Friday, October 21, 2016

An example in refactoring the CEA

This post is the result of a refactoring effort between Shanshan Hsieh and I for the City Energy Analyst, particularly on the pull request #371.

Compare these two snippets of code:

Original

tHC_corr = [0, 0]
delta_ctrl = [0, 0]

# emission system room temperature control type
if control_system == 'T1':
    delta_ctrl = [2.5, -2.5]
elif control_system == 'T2':
    delta_ctrl = [1.2, -1.2]
elif control_system == 'T3':
    delta_ctrl = [0.9, -0.9]
elif control_system == 'T4':
    delta_ctrl = [1.8, -1.8]

# calculate temperature correction
if heating_system == 'T1':
    tHC_corr[0] = delta_ctrl[0] + 0.15
elif heating_system == 'T2':
    tHC_corr[0] = delta_ctrl[0] - 0.1
elif heating_system == 'T3':
    tHC_corr[0] = delta_ctrl[0] - 1.1
elif heating_system == 'T4':
    tHC_corr[0] = delta_ctrl[0] - 0.9
else:
    tHC_corr[0] = 0

if cooling_system == 'T1':
    tHC_corr[1] = delta_ctrl[1] + 0.5
elif cooling_system == 'T2':  # no emission losses but emissions for ventilation
    tHC_corr[1] = delta_ctrl[1] + 0.7
elif cooling_system == 'T3':
    tHC_corr[1] = delta_ctrl[1] + 0.5
else:
    tHC_corr[1] = 0

return tHC_corr[0], tHC_corr[1]

Refactored

control_delta_heating = {'T1': 2.5, 'T2': 1.2, 'T3': 0.9, 'T4': 1.8}
control_delta_cooling = {'T1': -2.5, 'T2': -1.2, 'T3': -0.9, 'T4': -1.8}
system_delta_heating = {'T0': 0.0, 'T1': 0.15, 'T2': -0.1, 'T3': -1.1, 'T4': -0.9}
system_delta_cooling = {'T0': 0.0, 'T1': 0.5, 'T2': 0.7, 'T3': 0.5}
try:
    result_heating = 0.0 if heating_system == 'T0' else (control_delta_heating[control_system] +
                                                         system_delta_heating[heating_system])
    result_cooling = 0.0 if cooling_system == 'T0' else (control_delta_cooling[control_system] +
                                                         system_delta_cooling[cooling_system])
except KeyError:
    raise ValueError(
        'Invalid system / control combination: %s, %s, %s' % (heating_system, cooling_system, control_system))

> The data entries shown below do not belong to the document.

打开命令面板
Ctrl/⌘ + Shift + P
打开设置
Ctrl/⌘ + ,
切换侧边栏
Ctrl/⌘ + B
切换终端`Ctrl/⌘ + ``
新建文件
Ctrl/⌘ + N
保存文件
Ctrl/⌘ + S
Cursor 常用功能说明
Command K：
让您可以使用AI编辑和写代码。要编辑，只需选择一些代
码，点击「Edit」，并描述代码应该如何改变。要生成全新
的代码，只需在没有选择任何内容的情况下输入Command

return result_heating, result_cooling

Ideally, these two codes produce the same result. I would argue though, that by using a table-based method, that is, keeping the data in lookup tables like dicts, makes the code a bit clearer to understand than using a lot of if...elif...else statements. This simplifies the code down to it’s core message: The result is the sum of the deltas for the control system and the system type.

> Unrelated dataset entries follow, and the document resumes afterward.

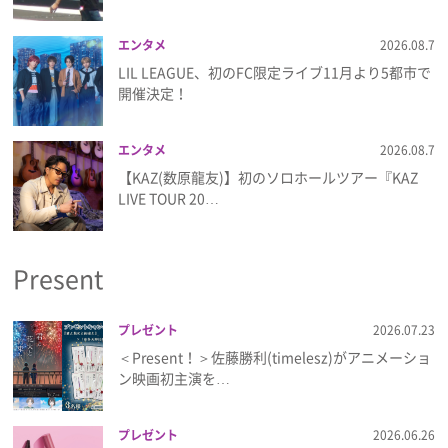
エンタメ
2026.08.7
LIL LEAGUE、初のFC限定ライブ11月より5都市で
開催決定！
エンタメ
2026.08.7
【KAZ(数原龍友)】初のソロホールツアー『KAZ
LIVE TOUR 20…
Present
プレゼント
2026.07.23
＜Present！＞佐藤勝利(timelesz)がアニメーショ
ン映画初主演を…
プレゼント
2026.06.26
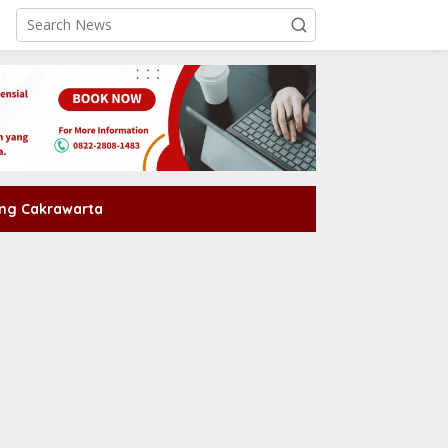
ng Cakrawarta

Another improvement, in my mind, is getting rid of the X[0] and X[1] constructs. In the original code, these were used to group the heating and the cooling values respectively. While in a small snippet like this, that can still be understood, this paradigm breaks down quickly. One way to improve that would be to assign HEATING = 0 and COOLING = 1 and then index like this: tHC_corr[HEATING]. That communicates the intention much better. Using separate dictionaries for heating and cooling values for both emission systems and control systems sidesteps the issue alltogether.

Documentation

@shanshan and I went a step further than just changing the code. Here is a model of what the documentation of the function could look like:

"""
Model of losses in the emission and control system for space heating and cooling.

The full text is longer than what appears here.